Message  Invité le Dim 19 Sep 2010 - 13:48

Mohammed Arkoum avait déjà été évoqué sur le forum ( ICI mais je cite le passage qui en parle).

C'est un bonheur de l'écouter !!!! de ré-écouter !
un combattant pour "expliquer" par pour se battre ... Là me semble être le réel Combat !


La nature du lien entre religion et politique
vidéo 9 ' 25
http://www.youtube.com/watch?v=Z8duBgzBdfw

Mohammed Arkoun est né en 1928 à Taourirt-Mimoun (Ath Yenni), un village kabyle du nord de l'Algérie est un intellectuel algérien, philosophe et historien de l'islam.

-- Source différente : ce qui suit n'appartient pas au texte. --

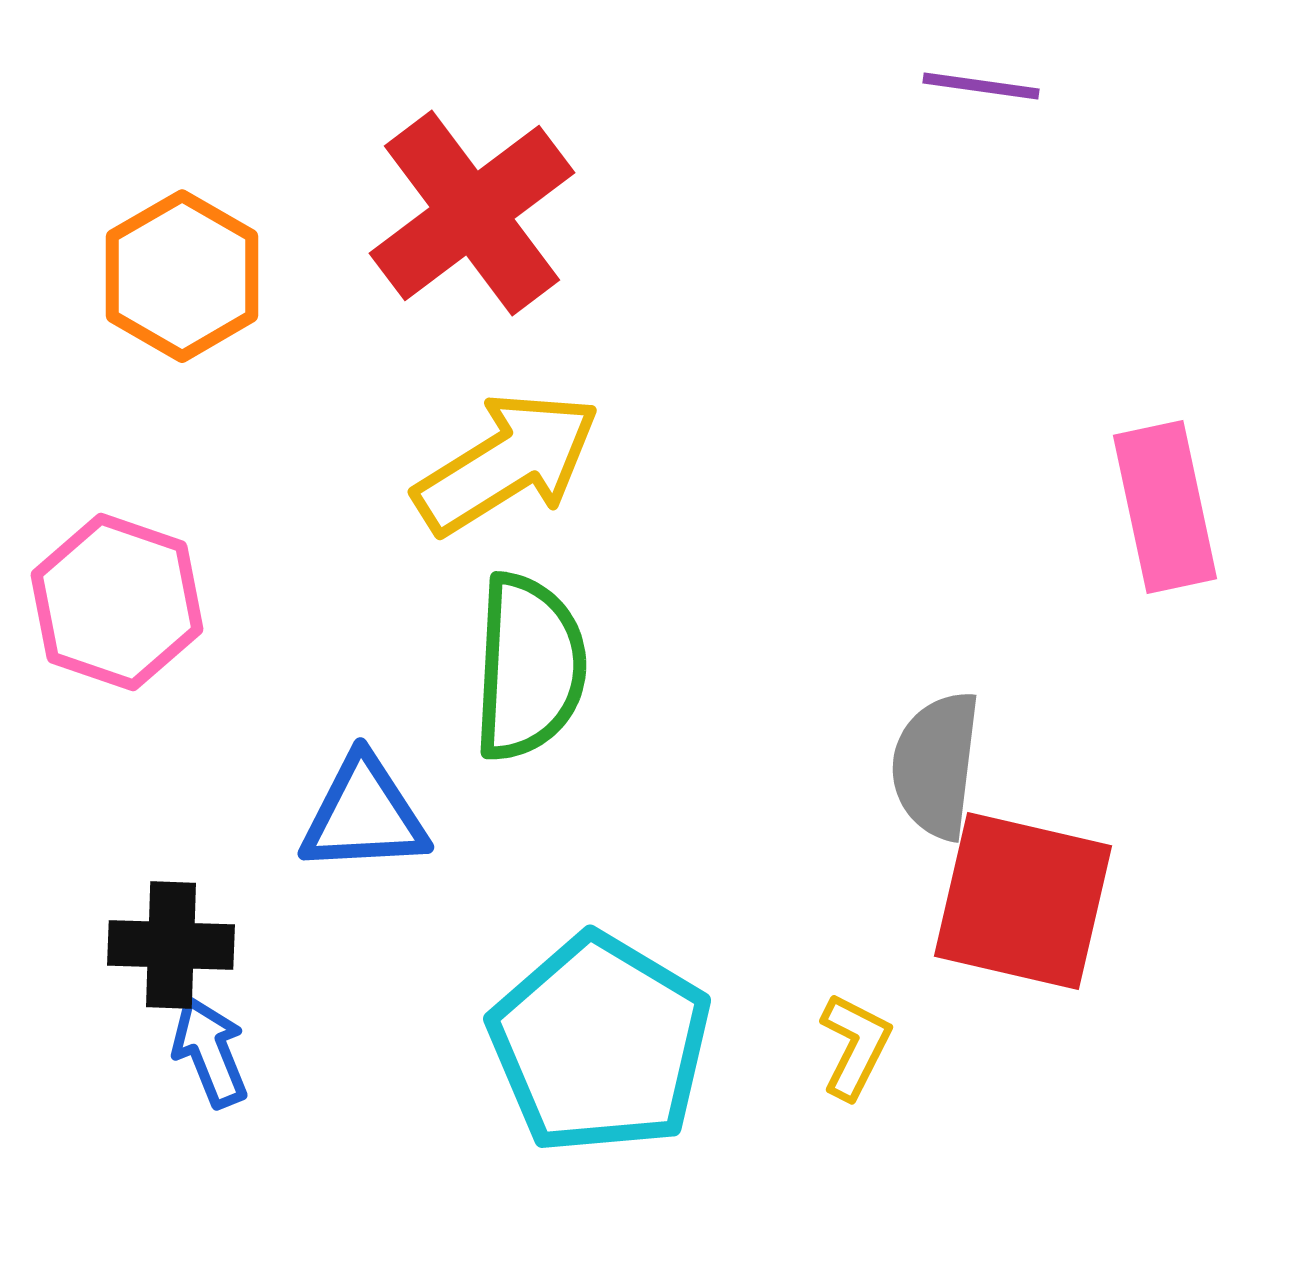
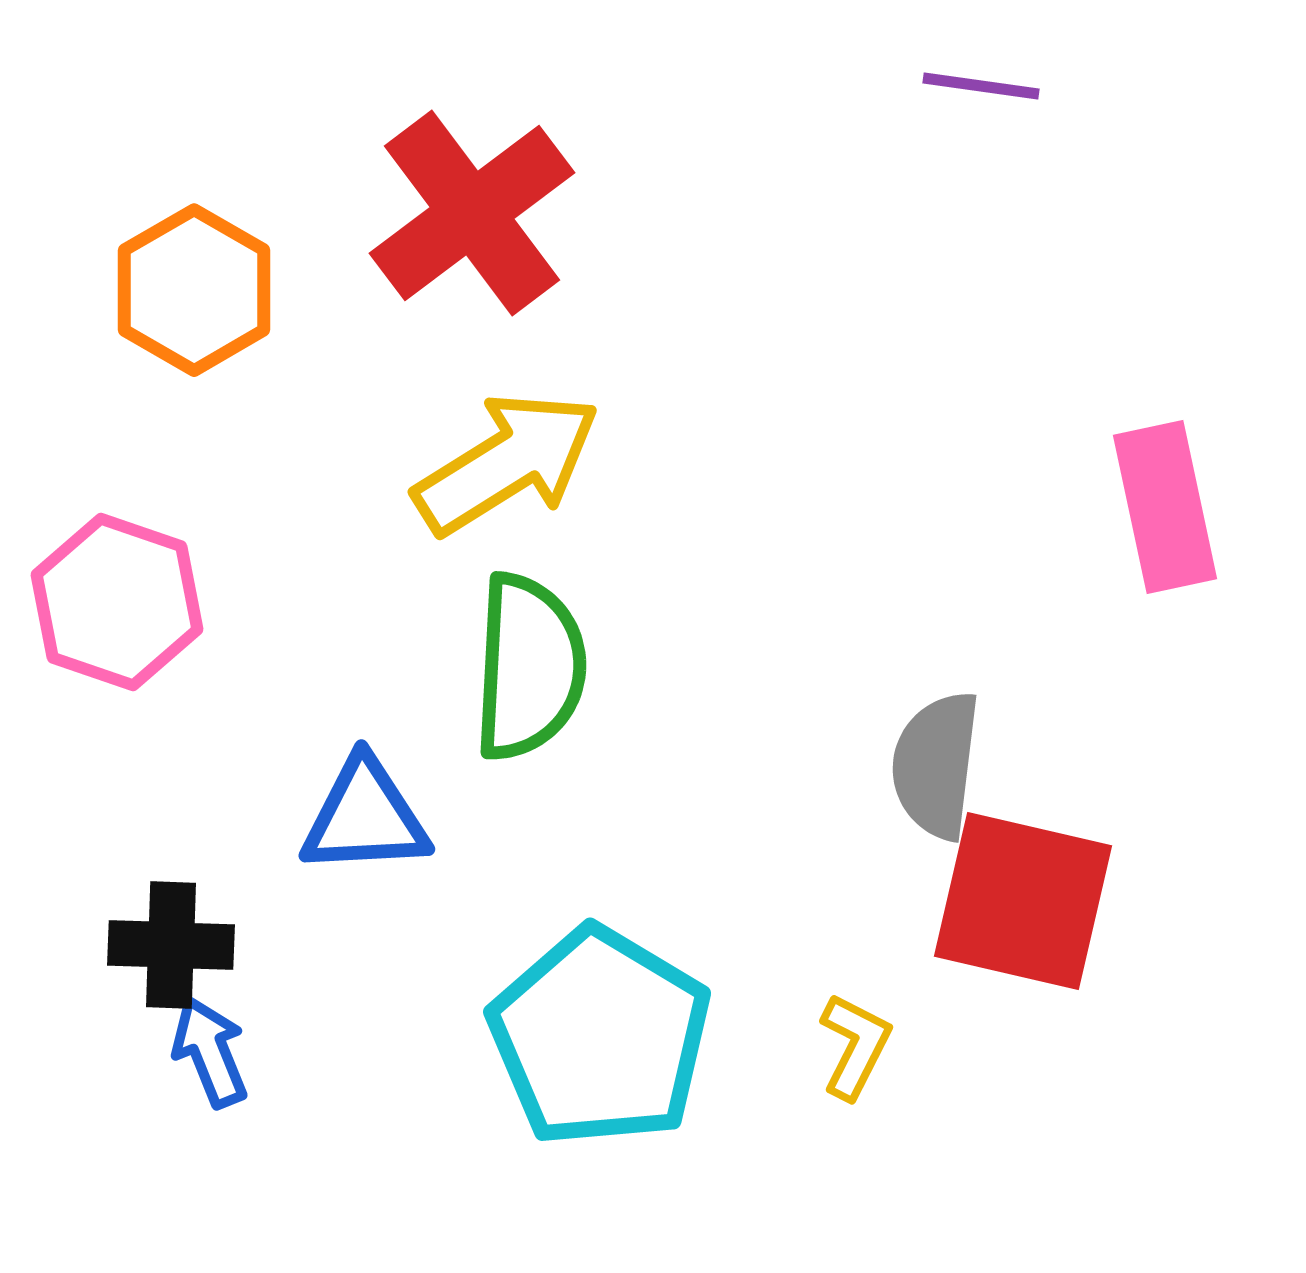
orange hexagon: moved 12 px right, 14 px down
blue triangle: moved 1 px right, 2 px down
cyan pentagon: moved 7 px up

Un des professeurs les plus influents dans l'étude islamique contemporaine[1], il est professeur émérite d'histoire de la pensée islamique à la Sorbonne (Paris-III), et enseigne l« islamologie appliquée », discipline qu'il a développé, dans diverses universités européennes et américaines. Parmi ses sujets d'étude, l'impensé dans l'islam contemporain.

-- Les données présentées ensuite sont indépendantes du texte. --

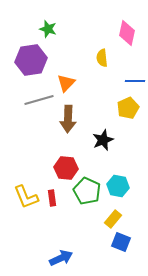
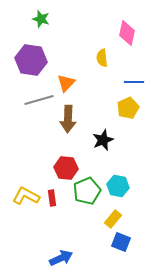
green star: moved 7 px left, 10 px up
purple hexagon: rotated 16 degrees clockwise
blue line: moved 1 px left, 1 px down
green pentagon: rotated 24 degrees clockwise
yellow L-shape: moved 1 px up; rotated 140 degrees clockwise
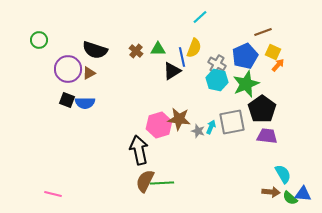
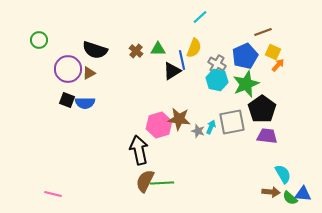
blue line: moved 3 px down
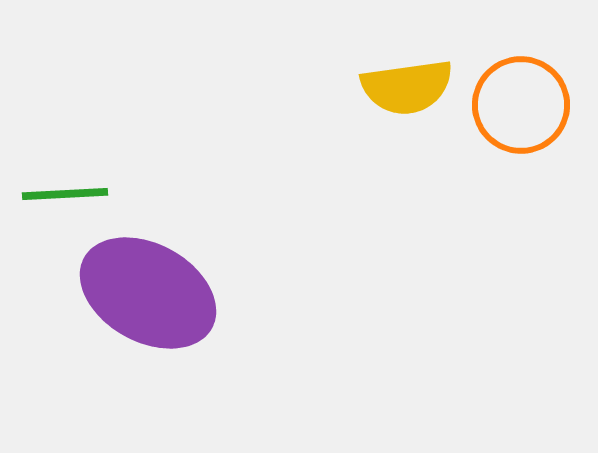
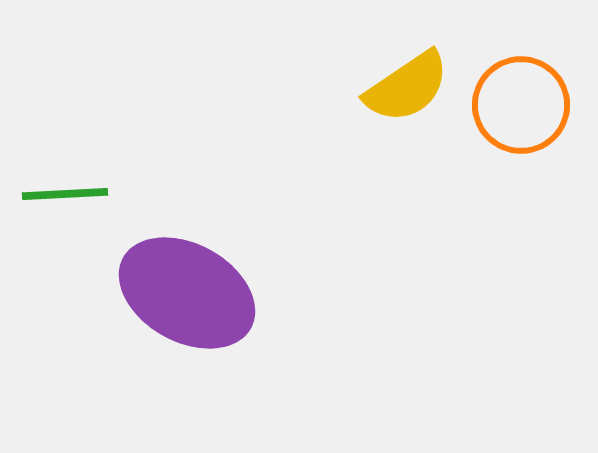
yellow semicircle: rotated 26 degrees counterclockwise
purple ellipse: moved 39 px right
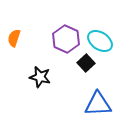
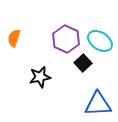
black square: moved 3 px left
black star: rotated 25 degrees counterclockwise
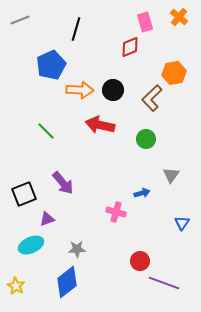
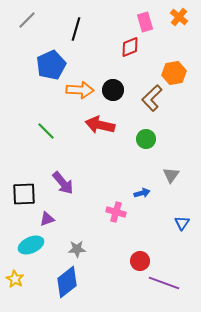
gray line: moved 7 px right; rotated 24 degrees counterclockwise
black square: rotated 20 degrees clockwise
yellow star: moved 1 px left, 7 px up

Mohammed Arkoun se situe dans la branche critique du réformisme musulman. Prônant le modernisme et l'humanisme islamique, il a développé une critique de la modernité dans la pensée islamique, et plaide pour une « repensée de l'islam » dans le monde contemporain.
Il y a consacré de très nombreux ouvrages dont La Pensée arabe (Paris, 1975), Lectures du Coran (Paris, 1982), Penser l'islam aujourd'hui (Alger, 1993), ou encore The Unthought in Contemporary Islamic Thought (Londres, 2002).


(retranscription partielle de la vidéo)

" [...] Là aussi il faut réfléchir sur la façon dont la laïcité a été appliquée en France métropolitaine et dans ce que l'on appelle "la France d'outre-mer" ..., elle a existé. 132 ans de souveraineté pleinière en Algérie, terre française, département français.

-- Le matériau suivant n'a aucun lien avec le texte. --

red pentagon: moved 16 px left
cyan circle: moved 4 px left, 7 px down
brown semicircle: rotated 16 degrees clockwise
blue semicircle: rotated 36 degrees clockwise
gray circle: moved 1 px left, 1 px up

Quand Jules Ferry et les autres ont fait l'école obligatoire, gratuite et laïque, ... formidable ! initiative politique créatrice au maximum qui a fait de la France ce qu'elle est, une avance formidable, ... encore qu'il faut regretter ... que l'on n'ait pas tenu compte des langues provinciales qui ont disparu. Aujourd'hui elles essaient de renaître, parce que la langue, c'est la mémoire du groupe, et la mémoire du groupe doit être respectée, d'un point de vue humaniste. Là, on a visé l'objectif politique précisément, unifier la nation ! même langue, même culture, même références historiques, mais pas des références historiques critiques, ce sont des références que Pierre Nora nous a bien décrites dans son gros livre en trois volumes "Les lieux de mémoire". La bataille de Poitiers est un lieu de mémoire ... chrétienne, et ensuite un lieu de mémoire de la République. Malet_et_Isaac* a répandu cette phrase qui est incrustée dans notre tête, du moins ceux qui ont utilisé ce manuel, "Charles Martel arrête les arabes à Poitiers". Cette phrase, cette proposition, est une proposition que j'appelle mytho-historique. Mytho-historique pour construire une mémoire chrétienne d'abord, ... le christianisme étant la religion vraie, il n'est pas question de laisser se balader dans un pays chrétien des barbares et la religion musulmane qui était une forgerie du diable, de Satan ... c'est comme ça qu'on voyait les choses, c'est de l'histoire ça !

Donc comment fonctionne la laïcité ? Eh bien la laïcité qui exclut, n'est plus la laïcité.

Cette scolarisation obligatoire, gratuite et laïque, ne s'est absolument pas appliquée sur tout le territoire algérien, lorsque, La France, 1880, la France est chez elle ... c'est la souveraineté française. Ce qui va nous conduire à ce que j'appelle une tragédie ... politiquement programmée en Algérie.
Une tragédie politiquement programmée, parce que le programme est à notre disposition. Le concept était là, et même la pratique était là. Que ne l'applique-t-on ? ... en Algérie, tout le monde aurait été heureux, ... et on élève tout un pays, et quel pays ! avec le Maroc et la Tunisie à côté.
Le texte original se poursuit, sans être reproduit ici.